▶ [Provided material]:
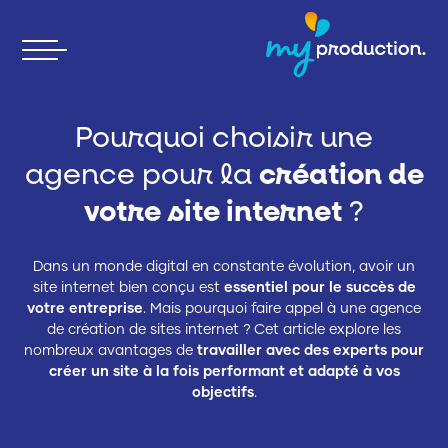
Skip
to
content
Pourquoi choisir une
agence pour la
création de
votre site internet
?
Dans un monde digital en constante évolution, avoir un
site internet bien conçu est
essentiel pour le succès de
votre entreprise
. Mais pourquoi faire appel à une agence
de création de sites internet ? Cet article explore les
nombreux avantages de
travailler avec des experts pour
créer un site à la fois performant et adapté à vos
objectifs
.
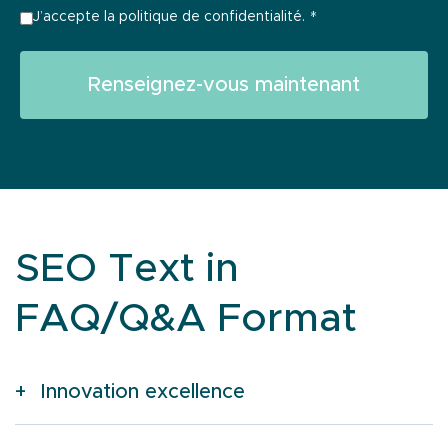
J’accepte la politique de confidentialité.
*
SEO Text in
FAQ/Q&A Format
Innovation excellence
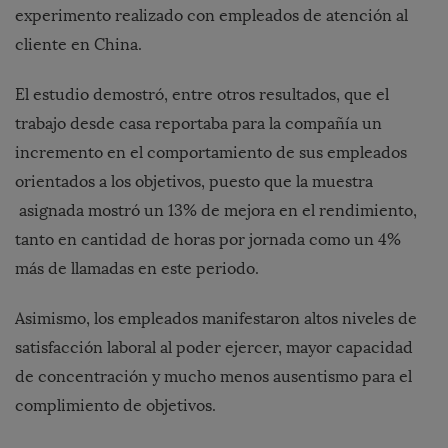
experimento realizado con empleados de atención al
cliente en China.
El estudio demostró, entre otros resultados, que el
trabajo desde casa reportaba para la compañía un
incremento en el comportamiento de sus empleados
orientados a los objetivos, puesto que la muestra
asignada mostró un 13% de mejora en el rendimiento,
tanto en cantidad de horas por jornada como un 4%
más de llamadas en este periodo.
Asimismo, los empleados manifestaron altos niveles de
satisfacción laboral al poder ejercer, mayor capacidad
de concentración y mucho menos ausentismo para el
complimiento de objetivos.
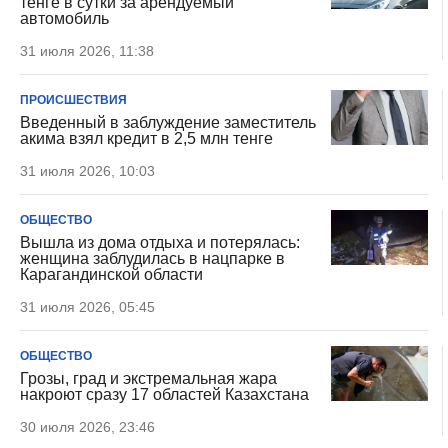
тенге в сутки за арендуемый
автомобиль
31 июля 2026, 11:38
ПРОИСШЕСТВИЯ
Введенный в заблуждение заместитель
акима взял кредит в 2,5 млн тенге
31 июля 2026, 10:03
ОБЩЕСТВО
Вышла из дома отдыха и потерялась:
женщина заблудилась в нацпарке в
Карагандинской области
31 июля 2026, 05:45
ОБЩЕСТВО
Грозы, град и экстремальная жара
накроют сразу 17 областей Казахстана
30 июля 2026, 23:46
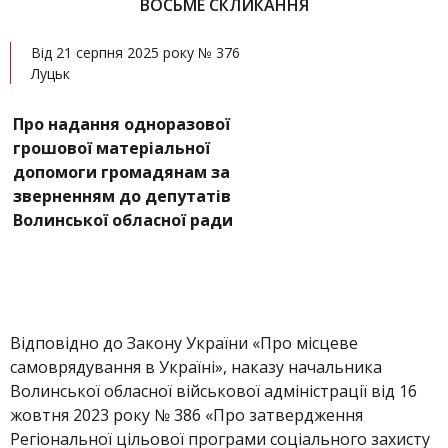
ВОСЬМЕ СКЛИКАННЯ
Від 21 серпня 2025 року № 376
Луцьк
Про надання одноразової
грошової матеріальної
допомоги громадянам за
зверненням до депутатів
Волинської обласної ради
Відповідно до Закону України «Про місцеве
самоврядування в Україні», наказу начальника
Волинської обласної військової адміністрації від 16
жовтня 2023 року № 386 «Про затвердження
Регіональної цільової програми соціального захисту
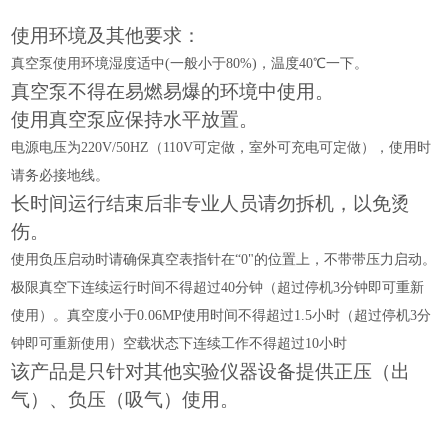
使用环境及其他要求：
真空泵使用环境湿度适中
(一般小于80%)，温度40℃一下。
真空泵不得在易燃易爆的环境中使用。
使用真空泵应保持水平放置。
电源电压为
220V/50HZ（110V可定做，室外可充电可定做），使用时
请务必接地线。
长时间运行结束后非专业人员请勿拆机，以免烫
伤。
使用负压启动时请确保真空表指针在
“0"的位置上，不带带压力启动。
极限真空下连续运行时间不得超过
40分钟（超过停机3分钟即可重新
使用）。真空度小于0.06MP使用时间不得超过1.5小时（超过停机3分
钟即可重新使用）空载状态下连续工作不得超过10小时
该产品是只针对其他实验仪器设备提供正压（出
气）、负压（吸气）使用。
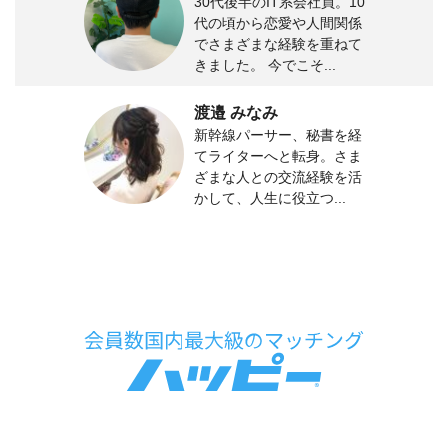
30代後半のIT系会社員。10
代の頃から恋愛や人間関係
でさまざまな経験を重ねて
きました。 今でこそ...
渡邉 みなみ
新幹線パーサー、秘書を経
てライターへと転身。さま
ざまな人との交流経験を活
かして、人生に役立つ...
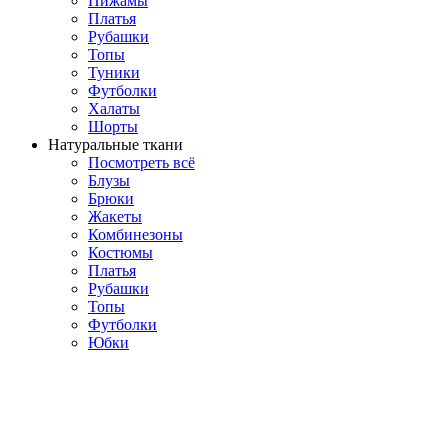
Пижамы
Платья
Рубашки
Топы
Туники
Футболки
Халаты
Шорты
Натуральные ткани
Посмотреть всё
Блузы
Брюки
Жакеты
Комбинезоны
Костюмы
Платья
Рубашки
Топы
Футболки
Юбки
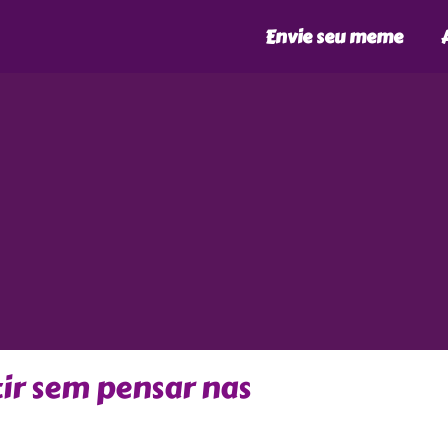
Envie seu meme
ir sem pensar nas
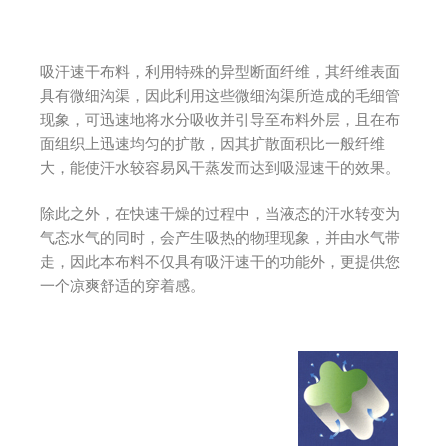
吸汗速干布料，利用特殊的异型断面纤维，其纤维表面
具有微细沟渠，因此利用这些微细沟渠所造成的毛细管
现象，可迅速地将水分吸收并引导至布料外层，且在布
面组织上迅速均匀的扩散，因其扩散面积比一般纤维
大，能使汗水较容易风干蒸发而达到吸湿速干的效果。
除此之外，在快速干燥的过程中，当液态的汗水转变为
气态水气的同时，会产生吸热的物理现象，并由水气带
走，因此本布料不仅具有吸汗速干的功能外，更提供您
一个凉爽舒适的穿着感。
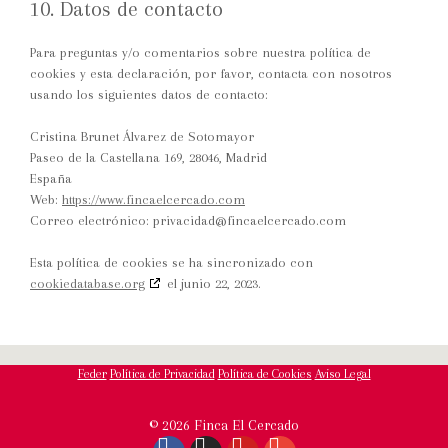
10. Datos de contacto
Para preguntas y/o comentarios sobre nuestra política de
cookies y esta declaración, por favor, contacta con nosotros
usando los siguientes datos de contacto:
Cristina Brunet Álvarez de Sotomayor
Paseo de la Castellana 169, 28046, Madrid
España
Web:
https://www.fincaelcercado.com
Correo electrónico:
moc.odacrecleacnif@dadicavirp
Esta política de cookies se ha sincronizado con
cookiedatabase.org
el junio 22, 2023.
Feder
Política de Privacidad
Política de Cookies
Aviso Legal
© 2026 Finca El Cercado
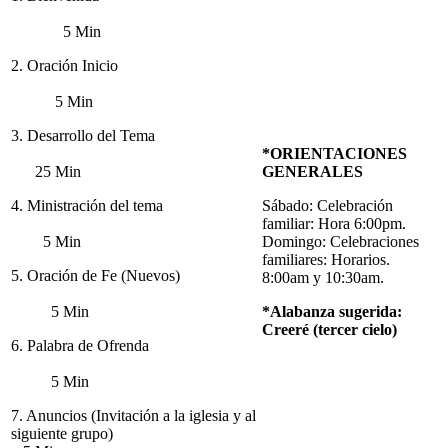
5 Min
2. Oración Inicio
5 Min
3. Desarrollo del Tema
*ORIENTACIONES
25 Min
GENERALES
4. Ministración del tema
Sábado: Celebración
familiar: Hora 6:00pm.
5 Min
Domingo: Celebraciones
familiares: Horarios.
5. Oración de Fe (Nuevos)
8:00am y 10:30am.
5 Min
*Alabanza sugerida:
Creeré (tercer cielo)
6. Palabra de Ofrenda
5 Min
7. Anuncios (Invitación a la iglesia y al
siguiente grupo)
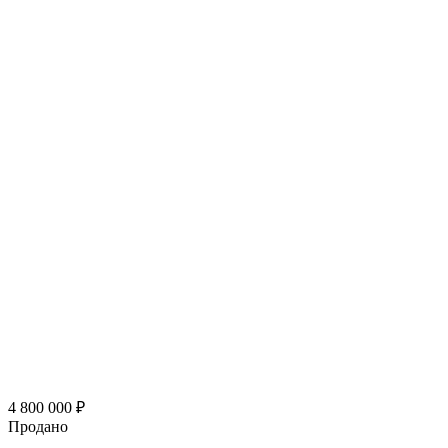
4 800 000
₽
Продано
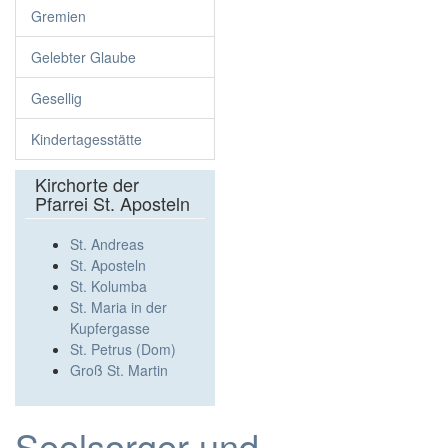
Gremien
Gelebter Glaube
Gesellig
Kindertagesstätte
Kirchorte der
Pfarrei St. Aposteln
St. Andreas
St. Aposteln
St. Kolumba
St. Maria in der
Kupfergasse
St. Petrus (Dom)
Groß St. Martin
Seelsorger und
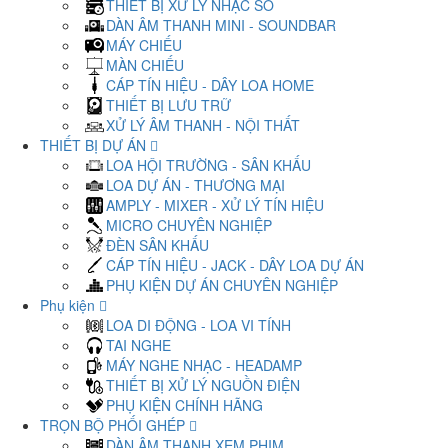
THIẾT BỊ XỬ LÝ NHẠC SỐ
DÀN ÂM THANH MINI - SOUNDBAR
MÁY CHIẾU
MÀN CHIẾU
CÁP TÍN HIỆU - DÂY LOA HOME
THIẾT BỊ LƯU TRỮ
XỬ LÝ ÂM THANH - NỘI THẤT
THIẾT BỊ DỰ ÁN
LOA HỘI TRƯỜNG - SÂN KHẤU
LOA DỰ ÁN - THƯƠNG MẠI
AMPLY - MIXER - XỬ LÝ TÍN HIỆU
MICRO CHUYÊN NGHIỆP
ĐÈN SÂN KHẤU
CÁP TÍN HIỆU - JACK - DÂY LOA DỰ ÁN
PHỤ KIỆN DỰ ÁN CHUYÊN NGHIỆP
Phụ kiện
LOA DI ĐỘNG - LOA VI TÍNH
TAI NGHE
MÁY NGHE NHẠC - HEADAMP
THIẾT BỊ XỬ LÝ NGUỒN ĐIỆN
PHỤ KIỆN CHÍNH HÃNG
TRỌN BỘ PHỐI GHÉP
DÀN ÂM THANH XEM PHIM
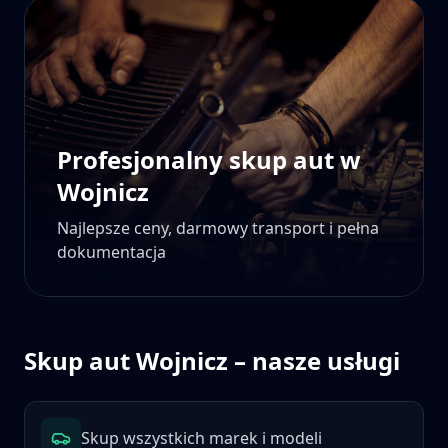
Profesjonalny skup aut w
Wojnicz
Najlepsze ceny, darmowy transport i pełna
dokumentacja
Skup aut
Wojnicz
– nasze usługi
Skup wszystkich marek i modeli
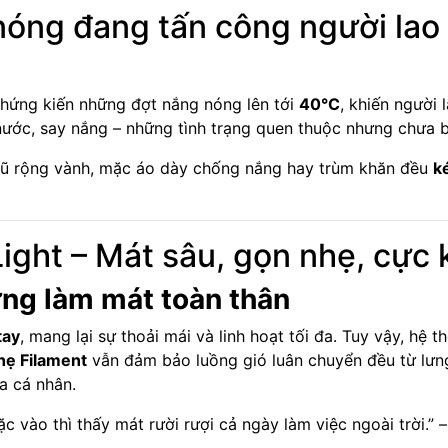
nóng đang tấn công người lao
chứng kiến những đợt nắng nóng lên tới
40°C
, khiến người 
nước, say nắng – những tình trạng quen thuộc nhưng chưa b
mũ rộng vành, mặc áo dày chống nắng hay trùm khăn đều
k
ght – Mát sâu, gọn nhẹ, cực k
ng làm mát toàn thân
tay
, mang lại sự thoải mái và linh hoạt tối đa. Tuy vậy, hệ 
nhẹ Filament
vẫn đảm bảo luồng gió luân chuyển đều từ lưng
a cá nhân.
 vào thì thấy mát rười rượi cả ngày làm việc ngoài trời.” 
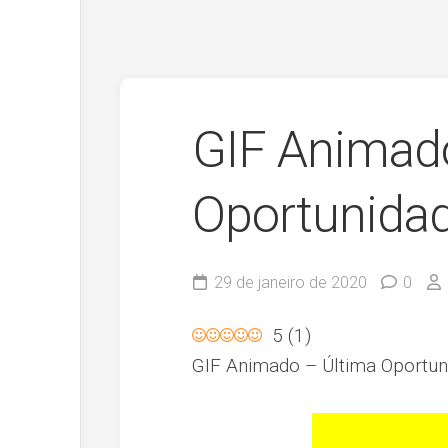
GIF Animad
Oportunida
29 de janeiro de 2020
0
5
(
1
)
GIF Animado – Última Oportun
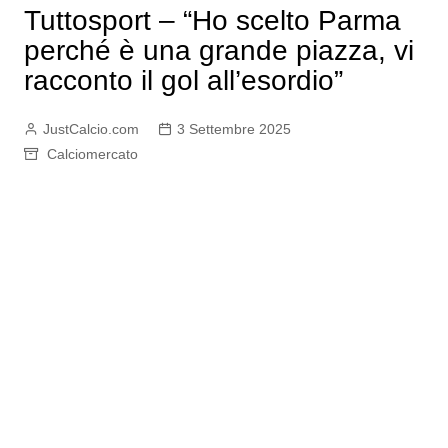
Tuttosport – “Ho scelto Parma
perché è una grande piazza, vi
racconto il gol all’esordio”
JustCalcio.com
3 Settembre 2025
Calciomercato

▶ [Aim of the task]: Send back every line of the listing exactly. Omit the images.

▶ [Task answer]:
Skip
to
content
Pourquoi choisir une
agence pour la
création de
votre site internet
?
Dans un monde digital en constante évolution, avoir un
site internet bien conçu est
essentiel pour le succès de
votre entreprise
. Mais pourquoi faire appel à une agence
de création de sites internet ? Cet article explore les
nombreux avantages de
travailler avec des experts pour
créer un site à la fois performant et adapté à vos
objectifs
.
J’accepte la politique de confidentialité.
*
SEO Text in
FAQ/Q&A Format
Innovation excellence
experimento realizado con empleados de atención al
cliente en China.
El estudio demostró, entre otros resultados, que el
trabajo desde casa reportaba para la compañía un
incremento en el comportamiento de sus empleados
orientados a los objetivos, puesto que la muestra
asignada mostró un 13% de mejora en el rendimiento,
tanto en cantidad de horas por jornada como un 4%
más de llamadas en este periodo.
Asimismo, los empleados manifestaron altos niveles de
satisfacción laboral al poder ejercer, mayor capacidad
de concentración y mucho menos ausentismo para el
complimiento de objetivos.
тенге в сутки за арендуемый
автомобиль
31 июля 2026, 11:38
ПРОИСШЕСТВИЯ
Введенный в заблуждение заместитель
акима взял кредит в 2,5 млн тенге
31 июля 2026, 10:03
ОБЩЕСТВО
Вышла из дома отдыха и потерялась:
женщина заблудилась в нацпарке в
Карагандинской области
31 июля 2026, 05:45
ОБЩЕСТВО
Грозы, град и экстремальная жара
накроют сразу 17 областей Казахстана
30 июля 2026, 23:46
ВОСЬМЕ СКЛИКАННЯ
Від 21 серпня 2025 року № 376
Луцьк
Про надання одноразової
грошової матеріальної
допомоги громадянам за
зверненням до депутатів
Волинської обласної ради
Відповідно до Закону України «Про місцеве
самоврядування в Україні», наказу начальника
Волинської обласної військової адміністрації від 16
жовтня 2023 року № 386 «Про затвердження
Регіональної цільової програми соціального захисту
使用环境及其他要求：
真空泵使用环境湿度适中
(一般小于80%)，温度40℃一下。
真空泵不得在易燃易爆的环境中使用。
使用真空泵应保持水平放置。
电源电压为
220V/50HZ（110V可定做，室外可充电可定做），使用时
请务必接地线。
长时间运行结束后非专业人员请勿拆机，以免烫
伤。
使用负压启动时请确保真空表指针在
“0"的位置上，不带带压力启动。
极限真空下连续运行时间不得超过
40分钟（超过停机3分钟即可重新
使用）。真空度小于0.06MP使用时间不得超过1.5小时（超过停机3分
钟即可重新使用）空载状态下连续工作不得超过10小时
该产品是只针对其他实验仪器设备提供正压（出
气）、负压（吸气）使用。
30代後半のIT系会社員。10
代の頃から恋愛や人間関係
でさまざまな経験を重ねて
きました。 今でこそ...
渡邉 みなみ
新幹線パーサー、秘書を経
てライターへと転身。さま
ざまな人との交流経験を活
かして、人生に役立つ...
Пижамы
Платья
Рубашки
Топы
Туники
Футболки
Халаты
Шорты
Натуральные ткани
Посмотреть всё
Блузы
Брюки
Жакеты
Комбинезоны
Костюмы
Платья
Рубашки
Топы
Футболки
Юбки
Envie seu meme
ir sem pensar nas
吸汗速干布料，利用特殊的异型断面纤维，其纤维表面
具有微细沟渠，因此利用这些微细沟渠所造成的毛细管
现象，可迅速地将水分吸收并引导至布料外层，且在布
面组织上迅速均匀的扩散，因其扩散面积比一般纤维
大，能使汗水较容易风干蒸发而达到吸湿速干的效果。
除此之外，在快速干燥的过程中，当液态的汗水转变为
气态水气的同时，会产生吸热的物理现象，并由水气带
走，因此本布料不仅具有吸汗速干的功能外，更提供您
一个凉爽舒适的穿着感。
10. Datos de contacto
Para preguntas y/o comentarios sobre nuestra política de
cookies y esta declaración, por favor, contacta con nosotros
usando los siguientes datos de contacto:
Cristina Brunet Álvarez de Sotomayor
Paseo de la Castellana 169, 28046, Madrid
España
Web:
https://www.fincaelcercado.com
Correo electrónico:
moc.odacrecleacnif@dadicavirp
Esta política de cookies se ha sincronizado con
cookiedatabase.org
el junio 22, 2023.
Feder
Política de Privacidad
Política de Cookies
Aviso Legal
© 2026 Finca El Cercado
5 Min
2. Oración Inicio
5 Min
3. Desarrollo del Tema
*ORIENTACIONES
25 Min
GENERALES
4. Ministración del tema
Sábado: Celebración
familiar: Hora 6:00pm.
5 Min
Domingo: Celebraciones
familiares: Horarios.
5. Oración de Fe (Nuevos)
8:00am y 10:30am.
5 Min
*Alabanza sugerida:
Creeré (tercer cielo)
6. Palabra de Ofrenda
5 Min
7. Anuncios (Invitación a la iglesia y al
siguiente grupo)
4 800 000
₽
Продано
Gremien
Gelebter Glaube
Gesellig
Kindertagesstätte
Kirchorte der
Pfarrei St. Aposteln
St. Andreas
St. Aposteln
St. Kolumba
St. Maria in der
Kupfergasse
St. Petrus (Dom)
Groß St. Martin
Seelsorger und
THIẾT BỊ XỬ LÝ NHẠC SỐ
DÀN ÂM THANH MINI - SOUNDBAR
MÁY CHIẾU
MÀN CHIẾU
CÁP TÍN HIỆU - DÂY LOA HOME
THIẾT BỊ LƯU TRỮ
XỬ LÝ ÂM THANH - NỘI THẤT
THIẾT BỊ DỰ ÁN
LOA HỘI TRƯỜNG - SÂN KHẤU
LOA DỰ ÁN - THƯƠNG MẠI
AMPLY - MIXER - XỬ LÝ TÍN HIỆU
MICRO CHUYÊN NGHIỆP
ĐÈN SÂN KHẤU
CÁP TÍN HIỆU - JACK - DÂY LOA DỰ ÁN
PHỤ KIỆN DỰ ÁN CHUYÊN NGHIỆP
Phụ kiện
LOA DI ĐỘNG - LOA VI TÍNH
TAI NGHE
MÁY NGHE NHẠC - HEADAMP
THIẾT BỊ XỬ LÝ NGUỒN ĐIỆN
PHỤ KIỆN CHÍNH HÃNG
TRỌN BỘ PHỐI GHÉP
DÀN ÂM THANH XEM PHIM
Profesjonalny skup aut w
Wojnicz
Najlepsze ceny, darmowy transport i pełna
dokumentacja
Skup aut
Wojnicz
– nasze usługi
Skup wszystkich marek i modeli
nóng đang tấn công người lao
chứng kiến những đợt nắng nóng lên tới
40°C
, khiến người 
nước, say nắng – những tình trạng quen thuộc nhưng chưa b
mũ rộng vành, mặc áo dày chống nắng hay trùm khăn đều
k
ght – Mát sâu, gọn nhẹ, cực k
ng làm mát toàn thân
tay
, mang lại sự thoải mái và linh hoạt tối đa. Tuy vậy, hệ 
nhẹ Filament
vẫn đảm bảo luồng gió luân chuyển đều từ lưng
a cá nhân.
 vào thì thấy mát rười rượi cả ngày làm việc ngoài trời.” 
GIF Animad
Oportunida
29 de janeiro de 2020
0
5
(
1
)
GIF Animado – Última Oportun
Tuttosport – “Ho scelto Parma
perché è una grande piazza, vi
racconto il gol all’esordio”
JustCalcio.com
3 Settembre 2025
Calciomercato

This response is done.